Mimmo Lucano, le motivazioni della condanna sul modello Riace

Come riporta Vanessa Ricciardi su Domani, il giudice del tribunale di Locri – Fulvio Accurso – ha riconosciuto la buona fede di Mimmo Lucano e la passione che lo ha portato a creare quel nuovo mondo fatto di accoglienza nella città di Riace. Anche perché, come scritto dal magistrato: “Il processo si fonda su vicende appropriative che lui ha solo in parte sfiorato”. Insomma, queste sono le premesse che sembrano stonare con la sentenza di condanna a 13 anni e 2 mesi. E anche in altri passaggi delle motivazioni si fa riferimento ad accadimenti che non hanno visto Lucano come protagonista. Perché una delle sue “colpe” è stata quella di

“aver tollerato che i suoi più stretti collaboratori avessero posto in essere numerosi reati di cui egli era a conoscenza”.
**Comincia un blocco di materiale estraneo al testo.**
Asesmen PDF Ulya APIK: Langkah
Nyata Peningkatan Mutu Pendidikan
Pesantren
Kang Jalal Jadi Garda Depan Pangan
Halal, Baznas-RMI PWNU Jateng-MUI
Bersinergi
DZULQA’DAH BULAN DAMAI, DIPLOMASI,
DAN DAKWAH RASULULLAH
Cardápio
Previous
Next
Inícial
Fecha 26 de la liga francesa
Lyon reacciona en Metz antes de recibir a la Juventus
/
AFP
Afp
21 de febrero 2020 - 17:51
Mimmo Lucano, secondo i giudici, non era intervenuto per mettere al freno il comportamento doloso e fuori dalla legge di alcuni suoi collaboratori. Il tribunale di Locri, però, spiega che questo atteggiamento dell’allora sindaco di Riace era figlio di esigenze elettorali e di voti che lui stesso non voleva disperdere:

“Dal momento che ciascuno di loro era portatore di un cospicuo pacchetto di voti, a cui lui non aveva inteso rinunciare, per come sarà dimostrato a tempo debito dalla lettura delle sue stesse parole, che si traggono dalle numerose conversazioni presenti in atti”.

E poco importa, hanno sottolineato i giudici nella loro sentenza di condanna, che Mimmo Lucano non abbia tratto alcun vantaggio economico dal modello Riace. Ed è proprio qui che arriva un giudizio durissimo sul suo operato:

“Perché ove ci si fermasse a valutare questa condizione di mera apparenza, si rischierebbe di premiare la sua furbizia, travestita da falsa innocenza, ignorando però l’esistenza di un quadro probatorio di elevata conducenza, che ha restituito al Collegio un’immagine ben diversa da quella che egli ha cercato di accreditare all’esterno”.
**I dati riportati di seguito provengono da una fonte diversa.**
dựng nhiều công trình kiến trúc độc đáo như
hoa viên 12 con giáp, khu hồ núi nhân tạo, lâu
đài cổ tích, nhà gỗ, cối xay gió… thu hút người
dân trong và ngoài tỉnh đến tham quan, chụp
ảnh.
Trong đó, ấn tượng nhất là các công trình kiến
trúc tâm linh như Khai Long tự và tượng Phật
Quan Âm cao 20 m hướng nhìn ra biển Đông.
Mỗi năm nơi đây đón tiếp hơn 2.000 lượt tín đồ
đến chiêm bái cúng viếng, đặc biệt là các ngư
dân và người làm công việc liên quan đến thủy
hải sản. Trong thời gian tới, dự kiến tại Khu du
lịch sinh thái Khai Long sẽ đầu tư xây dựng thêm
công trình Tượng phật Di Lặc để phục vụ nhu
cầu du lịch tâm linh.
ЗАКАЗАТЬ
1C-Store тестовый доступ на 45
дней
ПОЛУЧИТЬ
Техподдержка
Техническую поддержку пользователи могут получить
Secondo i giudici del Tribunale di Locri, una parte dei fondi richiesti dal Comune di Riace per l’accoglienza sarebbero stati destinati all’acquisto di un frantoio e di due immobili che sarebbero dovuti diventare alberghi per i turisti. I magistrati, anche in questo caso, ci vanno giù duri perché, secondo loro, tutto ciò rappresentava una:

“una forma sicura di suo arricchimento personale, su cui egli sapeva di poter contare a fine carriera, per garantirsi una tranquillità economica che riteneva gli spettasse, sentendosi ormai stanco per quanto già realizzato in quello specifico settore, per come dallo stesso rivelato nel corso delle ambientali che sono state esaminate”.